• REQUIREMENT:
Identify and pull out each line of the entries in which "Privacy" occurs.

[EXCERPTED DATA — start]

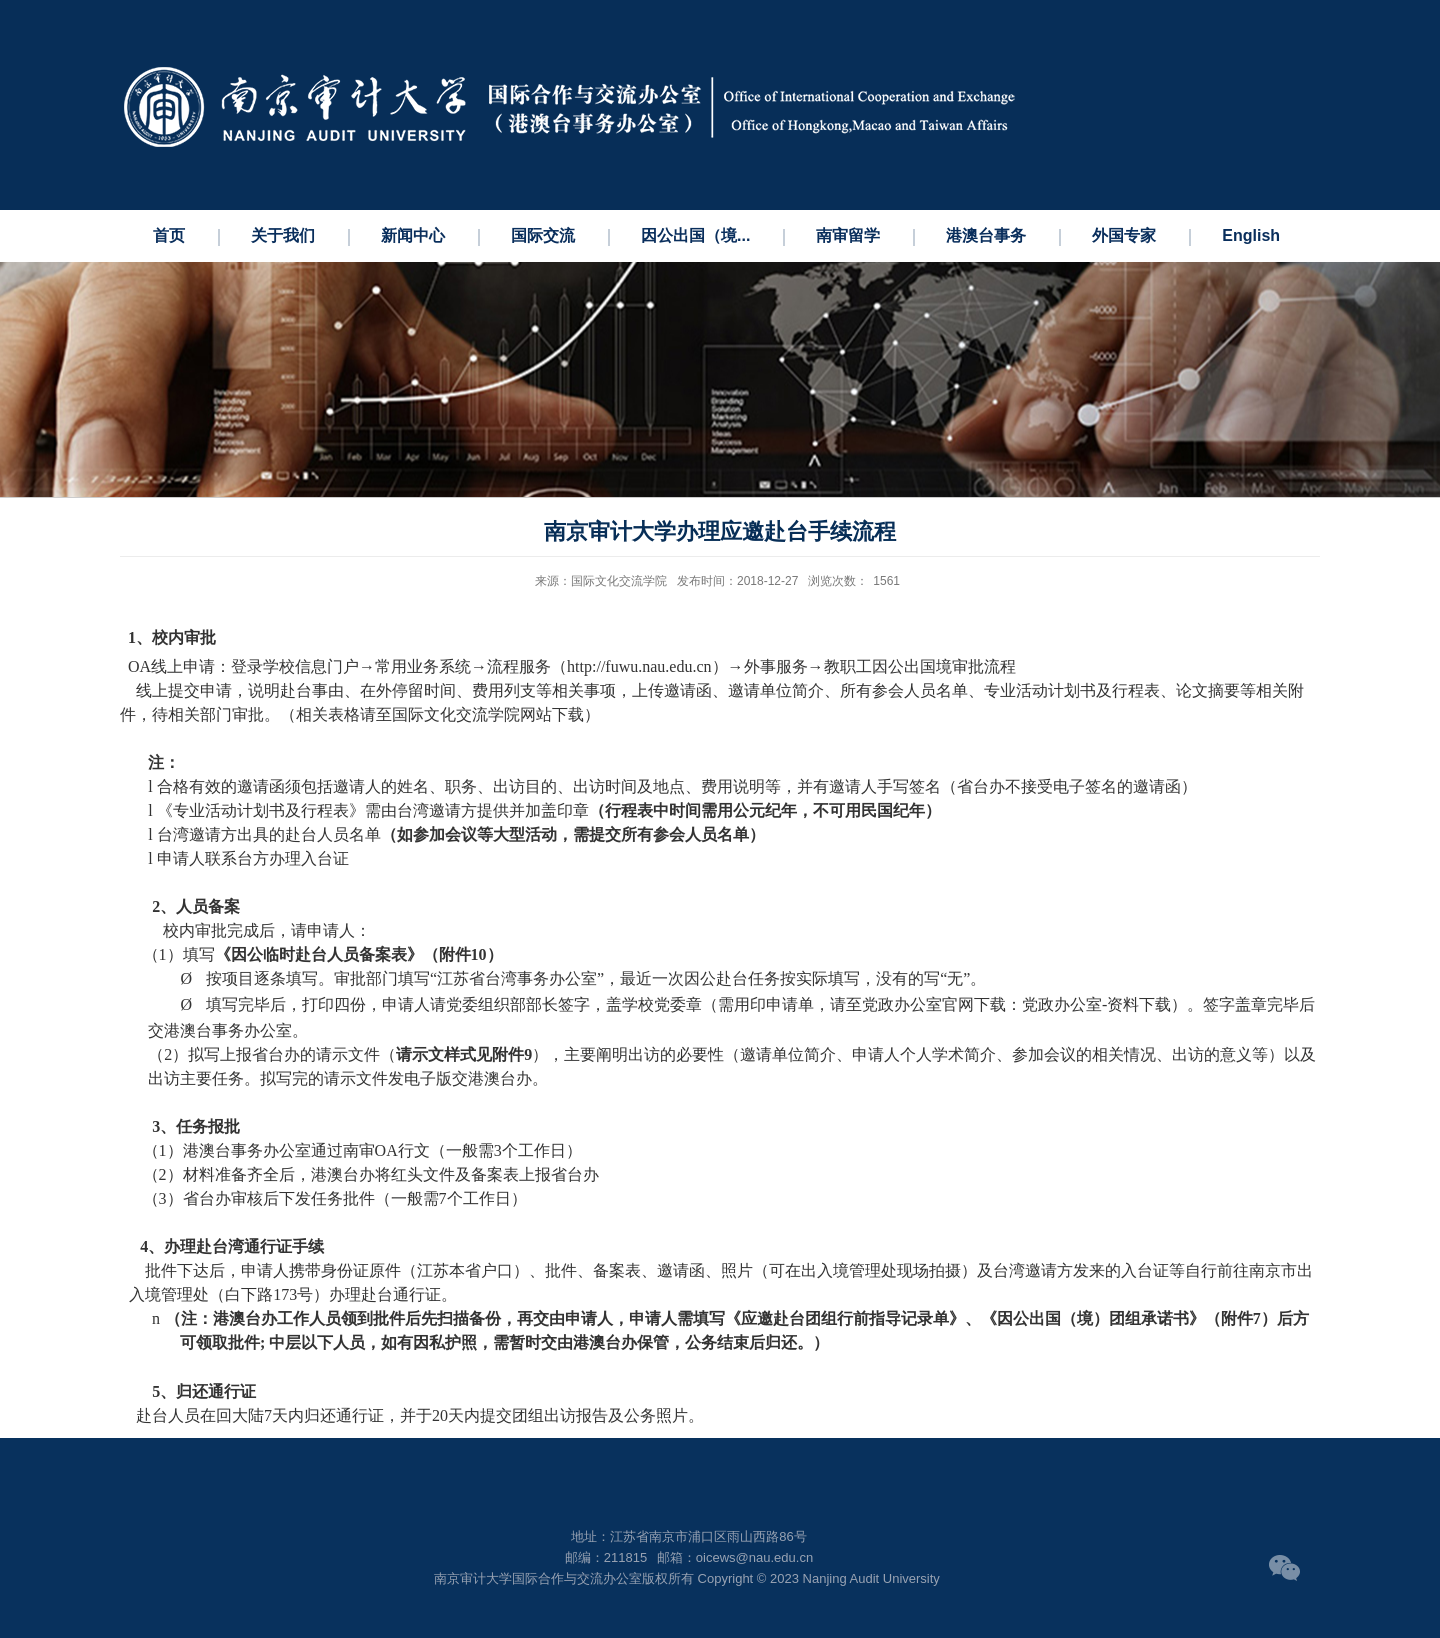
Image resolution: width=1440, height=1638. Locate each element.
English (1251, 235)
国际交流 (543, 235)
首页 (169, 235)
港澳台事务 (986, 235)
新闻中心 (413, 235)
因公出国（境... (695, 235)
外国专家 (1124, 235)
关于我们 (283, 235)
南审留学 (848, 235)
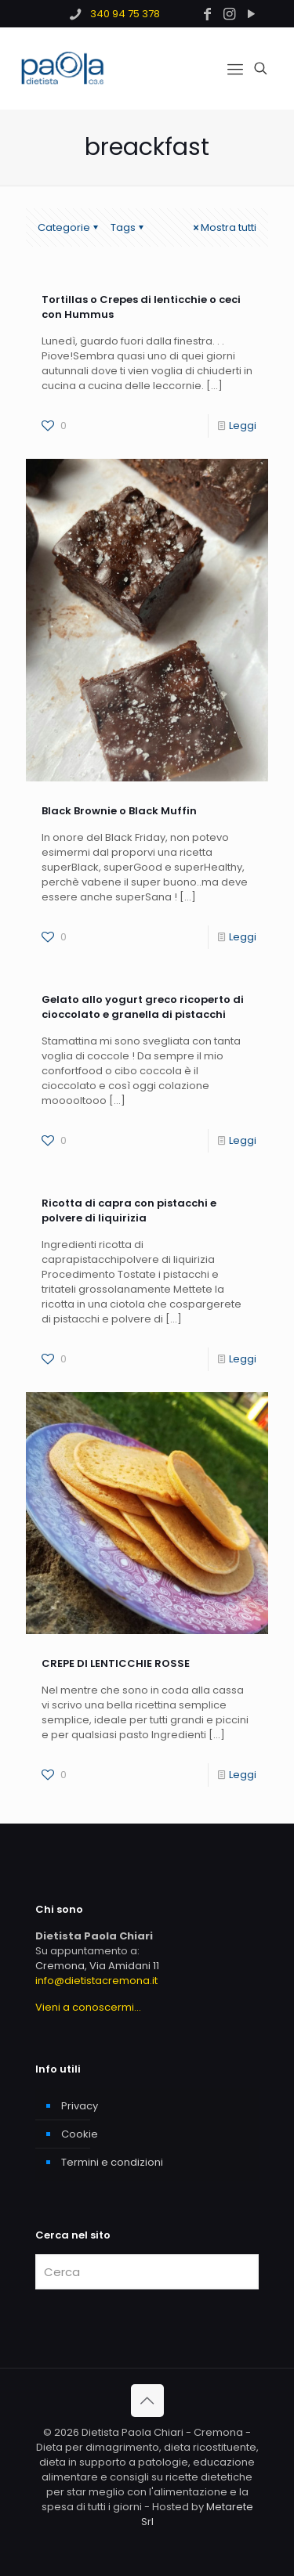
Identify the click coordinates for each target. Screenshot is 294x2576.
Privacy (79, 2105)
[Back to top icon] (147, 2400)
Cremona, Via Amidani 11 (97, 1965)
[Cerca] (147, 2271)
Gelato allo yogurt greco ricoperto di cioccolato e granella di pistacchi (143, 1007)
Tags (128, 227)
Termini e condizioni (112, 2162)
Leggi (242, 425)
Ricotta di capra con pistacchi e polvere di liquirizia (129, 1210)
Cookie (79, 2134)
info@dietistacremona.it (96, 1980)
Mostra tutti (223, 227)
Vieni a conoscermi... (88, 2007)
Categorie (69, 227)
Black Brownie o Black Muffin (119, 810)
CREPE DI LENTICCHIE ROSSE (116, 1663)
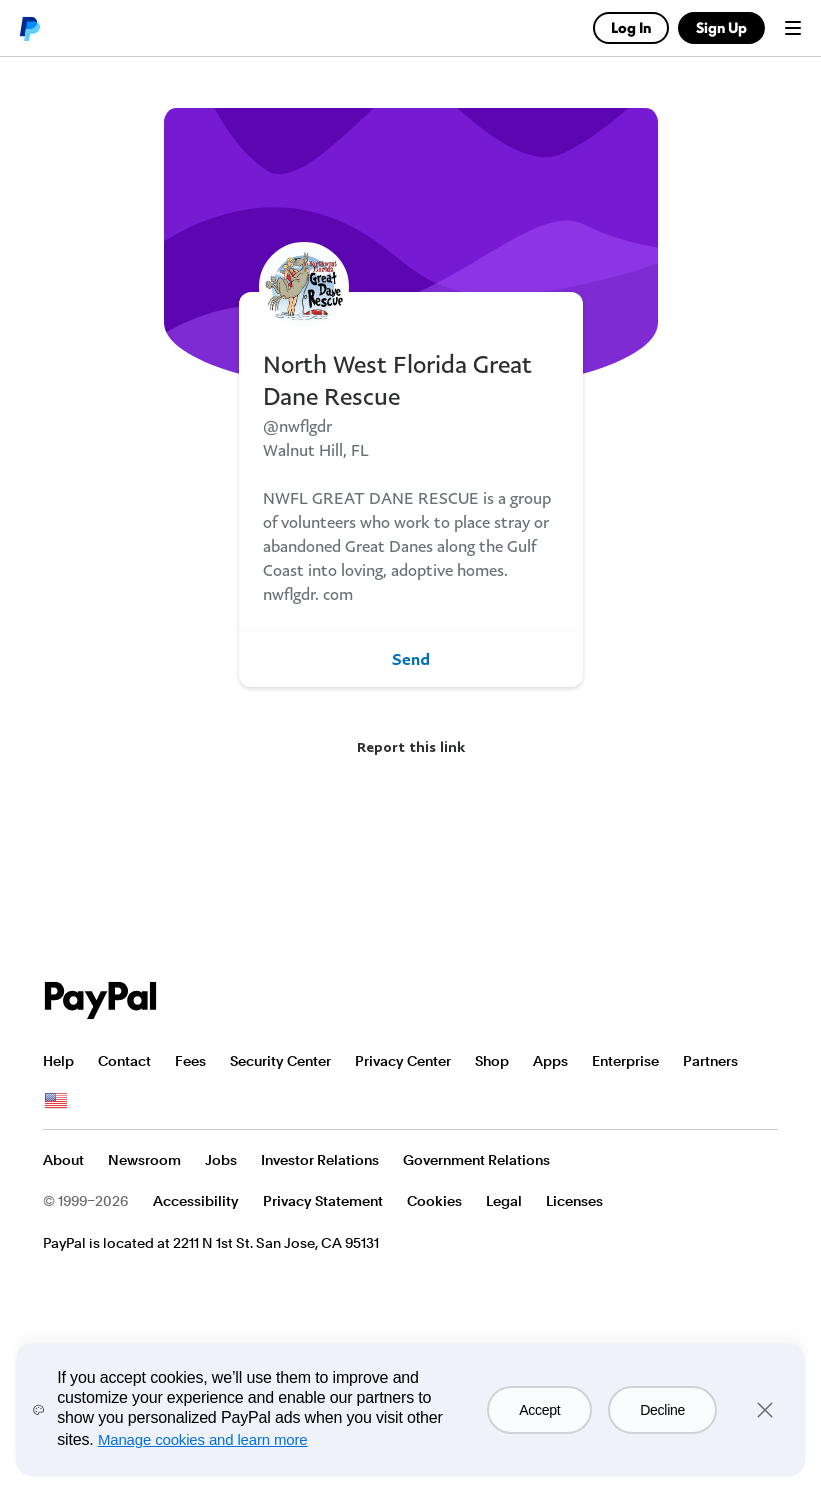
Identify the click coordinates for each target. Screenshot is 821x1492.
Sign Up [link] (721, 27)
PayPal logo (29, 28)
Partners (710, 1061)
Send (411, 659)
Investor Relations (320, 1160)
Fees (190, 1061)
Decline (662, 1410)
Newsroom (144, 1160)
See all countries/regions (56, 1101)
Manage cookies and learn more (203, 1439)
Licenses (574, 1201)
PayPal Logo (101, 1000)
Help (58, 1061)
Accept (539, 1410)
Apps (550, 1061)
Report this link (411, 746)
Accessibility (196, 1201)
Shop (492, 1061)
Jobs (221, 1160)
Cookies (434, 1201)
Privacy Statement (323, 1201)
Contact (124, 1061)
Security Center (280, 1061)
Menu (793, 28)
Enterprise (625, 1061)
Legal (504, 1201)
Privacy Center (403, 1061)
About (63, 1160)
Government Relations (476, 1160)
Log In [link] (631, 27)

[EXCERPTED DATA — finish]

• TASK OUTPUT:
Privacy (79, 2105)
Privacy Statement (323, 1201)
Privacy Center (403, 1061)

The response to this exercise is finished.